One of its main advantages is the ease of interpreting results. It’s among the simplest regression methods. Linear regression is probably one of the most important and widely used regression techniques. Its importance rises every day with the availability of large amounts of data and increased awareness of the practical value of data. Regression is used in many different fields, including economics, computer science, and the social sciences. For example, you could try to predict electricity consumption of a household for the next hour given the outdoor temperature, time of day, and number of residents in that household. Regression is also useful when you want to forecast a response using a new set of predictors. For example, you can use it to determine if and to what extent experience or gender impacts salaries. Typically, you need regression to answer whether and how some phenomenon influences the other or how several variables are related. If there are two or more independent variables, then they can be represented as the vector 𝐱 = (𝑥₁, …, 𝑥ᵣ), where 𝑟 is the number of inputs. It’s a common practice to denote the outputs with 𝑦 and the inputs with 𝑥. The inputs, however, can be continuous, discrete, or even categorical data such as gender, nationality, or brand. Regression problems usually have one continuous and unbounded dependent variable. The independent features are called the independent variables, inputs, regressors, or predictors.
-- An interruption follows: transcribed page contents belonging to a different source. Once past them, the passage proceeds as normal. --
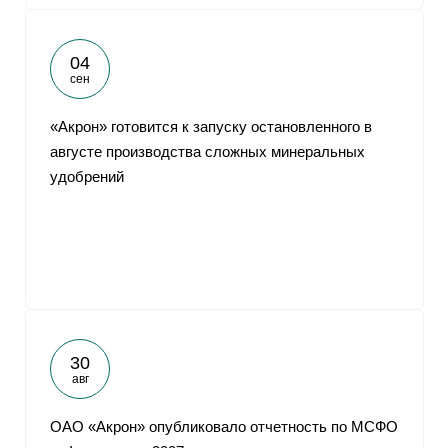
04
сен
«Акрон» готовится к запуску остановленного в
августе производства сложных минеральных
удобрений
30
авг
ОАО «Акрон» опубликовало отчетность по МСФО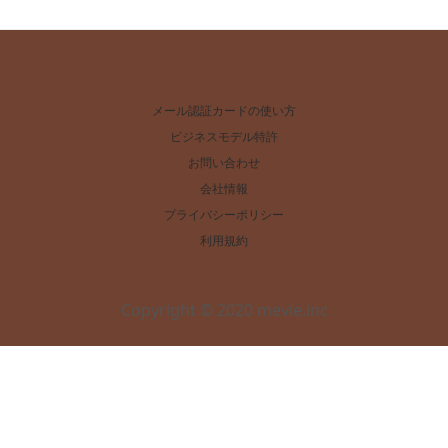
メール認証カードの使い方
ビジネスモデル特許
お問い合わせ
会社情報
プライバシーポリシー
利用規約
Copyright © 2020 mevie.inc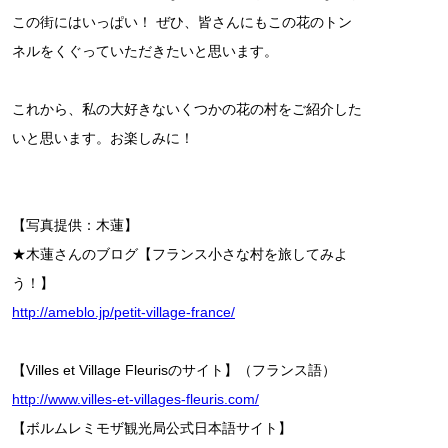
この街にはいっぱい！ ぜひ、皆さんにもこの花のトン
ネルをくぐっていただきたいと思います。
これから、私の大好きないくつかの花の村をご紹介した
いと思います。お楽しみに！
【写真提供：木蓮】
★木蓮さんのブログ【フランス小さな村を旅してみよ
う！】
http://ameblo.jp/petit-village-france/
【Villes et Village Fleurisのサイト】（フランス語）
http://www.villes-et-villages-fleuris.com/
【ボルムレミモザ観光局公式日本語サイト】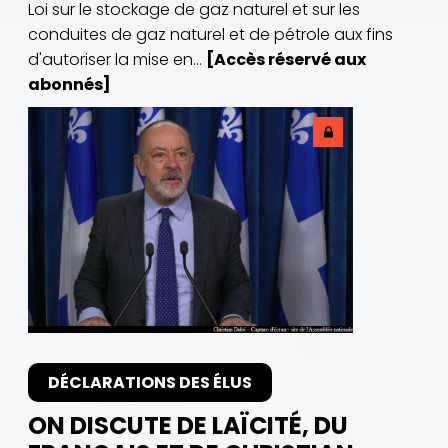
Loi sur le stockage de gaz naturel et sur les
conduites de gaz naturel et de pétrole aux fins
d'autoriser la mise en...
[Accès réservé aux
abonnés]
DÉCLARATIONS DES ÉLUS
ON DISCUTE DE LAÏCITÉ, DU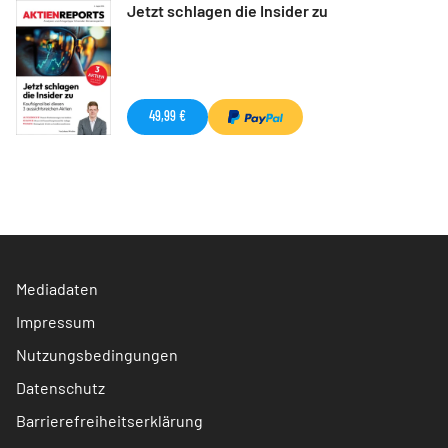
Jetzt schlagen die Insider zu
49,99 €
Mediadaten
Impressum
Nutzungsbedingungen
Datenschutz
Barrierefreiheitserklärung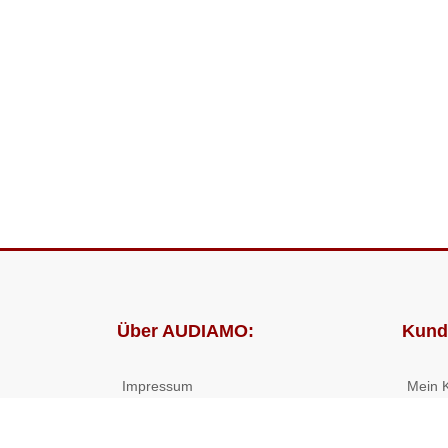
Über AUDIAMO:
Kund
Impressum
Mein 
AGB
Bestel
Datenschutz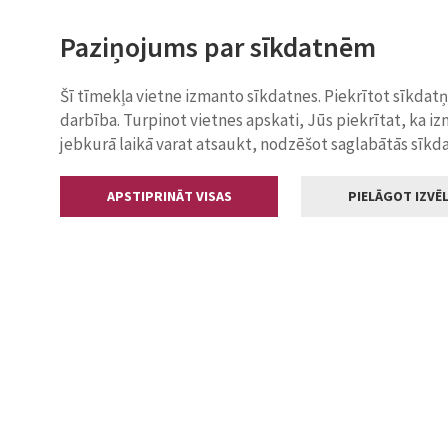
Paziņojums par sīkdatnēm
Šī tīmekļa vietne izmanto sīkdatnes. Piekrītot sīkdat
darbība. Turpinot vietnes apskati, Jūs piekrītat, ka i
jebkurā laikā varat atsaukt, nodzēšot saglabātās sīkd
APSTIPRINĀT VISAS
PIELĀGOT IZVĒL
Kontakti
Jelgavas valstp
Lielā iela 11
+371 630055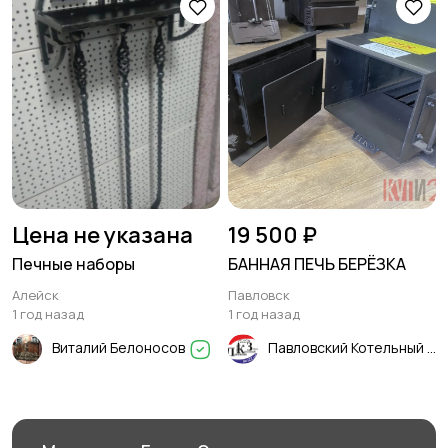
Цена не указана
19 500 ₽
Печные наборы
БАННАЯ ПЕЧЬ БЕРЁЗКА
Алейск
Павловск
1 год назад
1 год назад
Виталий Белоносов
Павловский Котельный Завод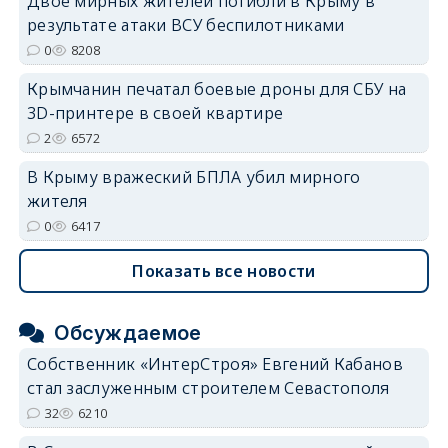
Двое мирных жителей погибли в Крыму в
результате атаки ВСУ беспилотниками
0
8208
Крымчанин печатал боевые дроны для СБУ на
3D-принтере в своей квартире
2
6572
В Крыму вражеский БПЛА убил мирного
жителя
0
6417
Показать все новости
Обсуждаемое
Собственник «ИнтерСтроя» Евгений Кабанов
стал заслуженным строителем Севастополя
32
6210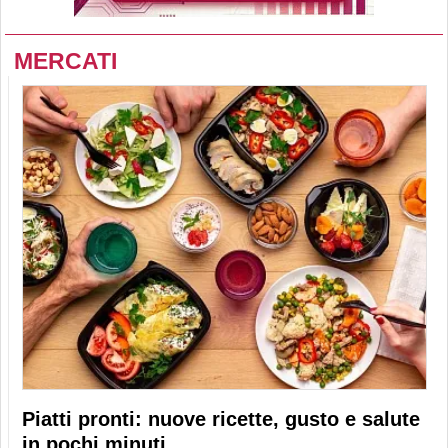
MERCATI
Piatti pronti: nuove ricette, gusto e salute
in pochi minuti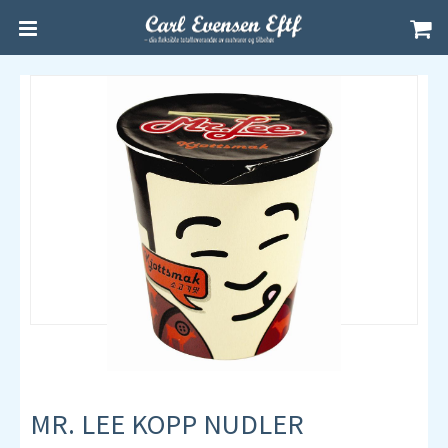
MR. LEE KOPP NUDLER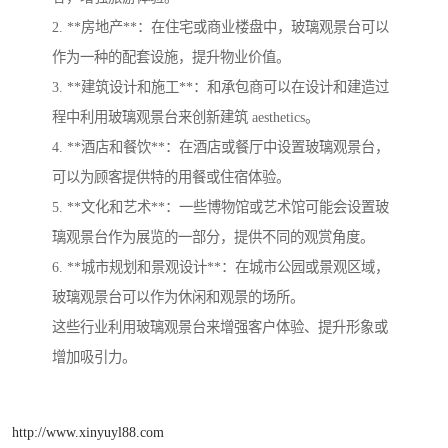
2. **房地产**：在住宅或商业楼盘中，玻璃观景台可以
作为一种的配套设施，提升物业价值。
3. **建筑设计和施工**：和承包商可以在设计和建造过
程中利用玻璃观景台来创新建筑 aesthetics。
4. **酒店和餐饮**：在酒店或餐厅中设置玻璃观景台，
可以为顾客提供特的用餐或住宿体验。
5. **文化和艺术**：一些博物馆或艺术馆可能会设置玻
璃观景台作为展览的一部分，提供不同的观赏角度。
6. **城市规划和景观设计**：在城市公园或景观区域，
玻璃观景台可以作为休闲和观景的场所。
这些行业利用玻璃观景台来增强客户体验、提升形象或
增加吸引力。
http://www.xinyuyl88.com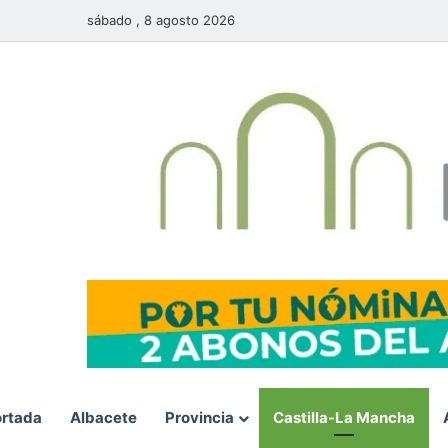
sábado , 8 agosto 2026
rtada
Albacete
Provincia
Castilla-La Mancha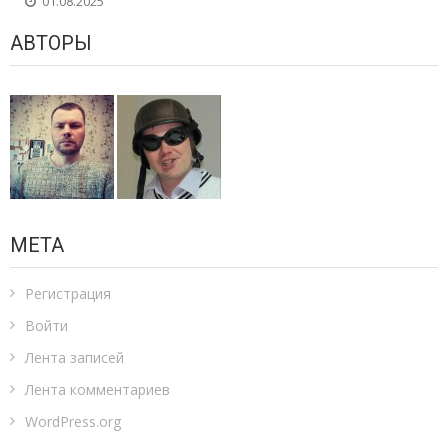
01.08.2025
АВТОРЫ
МЕТА
Регистрация
Войти
Лента записей
Лента комментариев
WordPress.org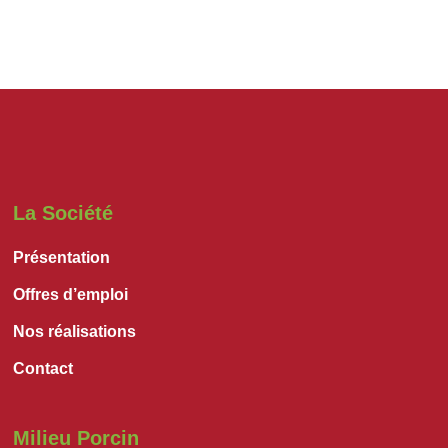
La Société
Présentation
Offres d’emploi
Nos réalisations
Contact
Milieu Porcin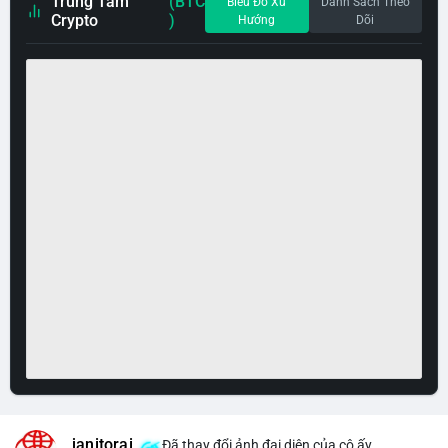
Trung Tâm
(BTC
Biểu Đồ Xu
Danh Sách Theo
Crypto
)
Hướng
Dõi
janitorai
Đã thay đổi ảnh đại diện của cô ấy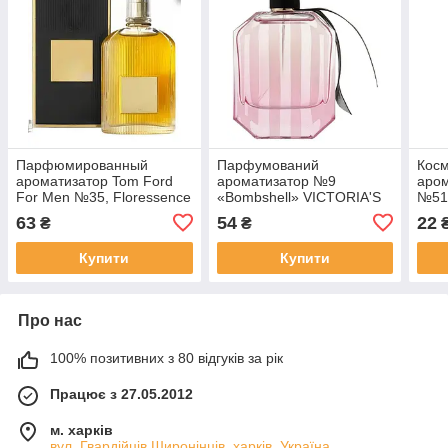
Парфюмированный
Парфумований
Кос
ароматизатор Tom Ford
ароматизатор №9
аром
For Men №35, Floressence
«Bombshell» VICTORIA'S
№51,
SECRET, Floressence
63
54
22
₴
₴
Купити
Купити
Про нас
100% позитивних з 80 відгуків за рік
Працює з 27.05.2012
м. харків
вул. Гвардійців Широнінців, харків, Україна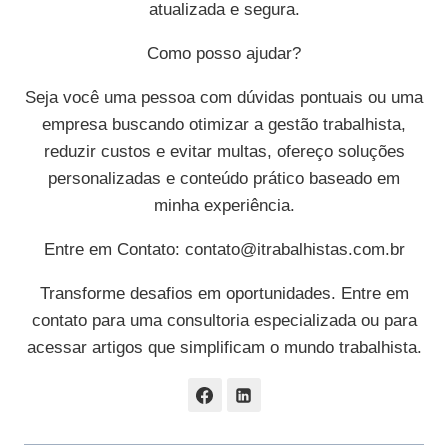
atualizada e segura.
Como posso ajudar?
Seja você uma pessoa com dúvidas pontuais ou uma
empresa buscando otimizar a gestão trabalhista,
reduzir custos e evitar multas, ofereço soluções
personalizadas e conteúdo prático baseado em
minha experiência.
Entre em Contato:
contato@itrabalhistas.com.br
Transforme desafios em oportunidades. Entre em
contato para uma consultoria especializada ou para
acessar artigos que simplificam o mundo trabalhista.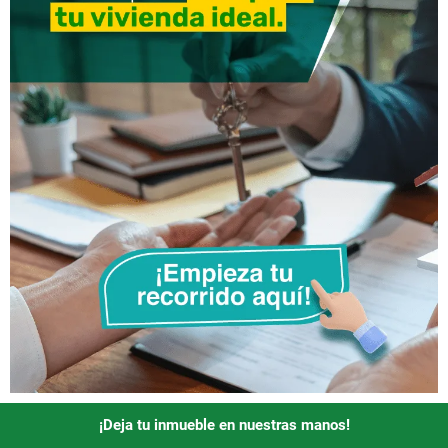
¡Deja tu inmueble en nuestras manos!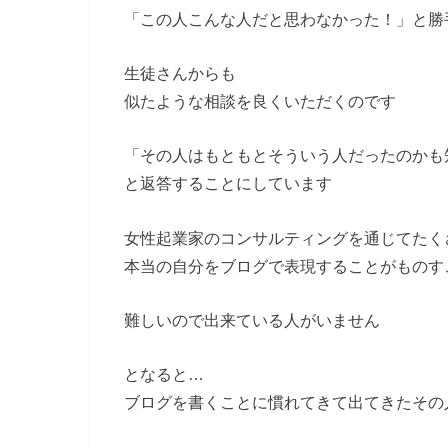
「この人こんな人だと思わなかった！」と勝
生徒さんからも
似たような相談を良くいただくのです
「その人はもともとそういう人だったのかも
と返答することにしています
女性起業家のコンサルティングを通じてたく
本当の自分をブログで表現することがものす
難しいので出来ている人がいません
となると…
ブログを書くことに慣れてきて出てきたその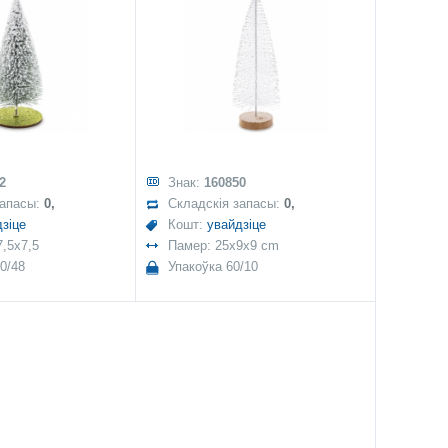
2
Знак:
160850
запасы:
0,
Складскія запасы:
0,
зіце
Кошт:
увайдзіце
,5x7,5
Памер: 25x9x9 cm
0/48
Упакоўка 60/10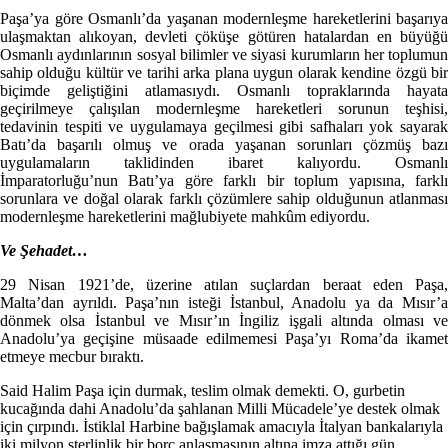
Paşa’ya göre Osmanlı’da yaşanan modernleşme hareketlerini başarıya
ulaşmaktan alıkoyan, devleti çöküşe götüren hatalardan en büyüğü
Osmanlı aydınlarının sosyal bilimler ve siyasi kurumların her toplumun
sahip olduğu kültür ve tarihi arka plana uygun olarak kendine özgü bir
biçimde geliştiğini atlamasıydı. Osmanlı topraklarında hayata
geçirilmeye çalışılan modernleşme hareketleri sorunun teşhisi,
tedavinin tespiti ve uygulamaya geçilmesi gibi safhaları yok sayarak
Batı’da başarılı olmuş ve orada yaşanan sorunları çözmüş bazı
uygulamaların taklidinden ibaret kalıyordu. Osmanlı
İmparatorluğu’nun Batı’ya göre farklı bir toplum yapısına, farklı
sorunlara ve doğal olarak farklı çözümlere sahip olduğunun atlanması
modernleşme hareketlerini mağlubiyete mahkûm ediyordu.
Ve Şehadet…
29 Nisan 1921’de, üzerine atılan suçlardan beraat eden Paşa,
Malta’dan ayrıldı. Paşa’nın isteği İstanbul, Anadolu ya da Mısır’a
dönmek olsa İstanbul ve Mısır’ın İngiliz işgali altında olması ve
Anadolu’ya geçişine müsaade edilmemesi Paşa’yı Roma’da ikamet
etmeye mecbur bıraktı.
Said Halim Paşa için durmak, teslim olmak demekti. O, gurbetin
kucağında dahi Anadolu’da şahlanan Milli Mücadele’ye destek olmak
için çırpındı. İstiklal Harbine bağışlamak amacıyla İtalyan bankalarıyla
iki milyon sterlinlik bir borç anlaşmasının altına imza attığı gün,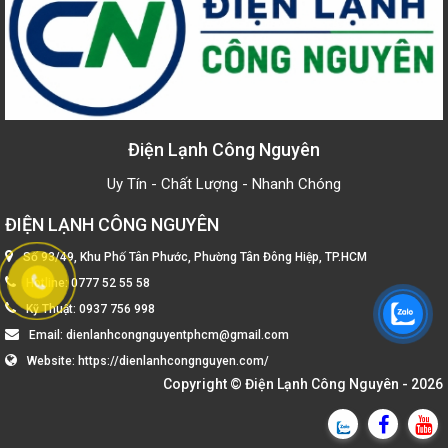
Điện Lạnh Công Nguyên
Uy Tín - Chất Lượng - Nhanh Chóng
ĐIỆN LẠNH CÔNG NGUYÊN
Số 93/49, Khu Phố Tân Phước, Phường Tân Đông Hiệp, TP.HCM
Hotline:
0777 52 55 58
Kỹ Thuật:
0937 756 998
Email:
dienlanhcongnguyentphcm@gmail.com
Website:
https://dienlanhcongnguyen.com/
Copyright ©
Điện Lạnh Công Nguyên
- 2026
The dependent features are called the dependent variables, outputs, or responses. In other words, you need to find a function that maps some features or variables to others sufficiently well. Following the assumption that at least one of the features depends on the others, you try to establish a relation among them. Each observation has two or more features. Generally, in regression analysis, you consider some phenomenon of interest and have a number of observations. Similarly, you can try to establish the mathematical dependence of housing prices on area, number of bedrooms, distance to the city center, and so on. The presumption is that the experience, education, role, and city are the independent features, while the salary depends on them. This is a regression problem where data related to each employee represents one observation. For example, you can observe several employees of some company and try to understand how their salaries depend on their features, such as experience, education level, role, city of employment, and so on. Regression searches for relationships among variables.
#Regression line from data in geogebra classic how to#

Data science and machine learning are driving image recognition, development of autonomous vehicles, decisions in the financial and energy sectors, advances in medicine, the rise of social networks, and more. You’re living in an era of large amounts of data, powerful computers, and artificial intelligence. Watch it together with the written tutorial to deepen your understanding: Starting With Linear Regression in Python Watch Now This tutorial has a related video course created by the Real Python team.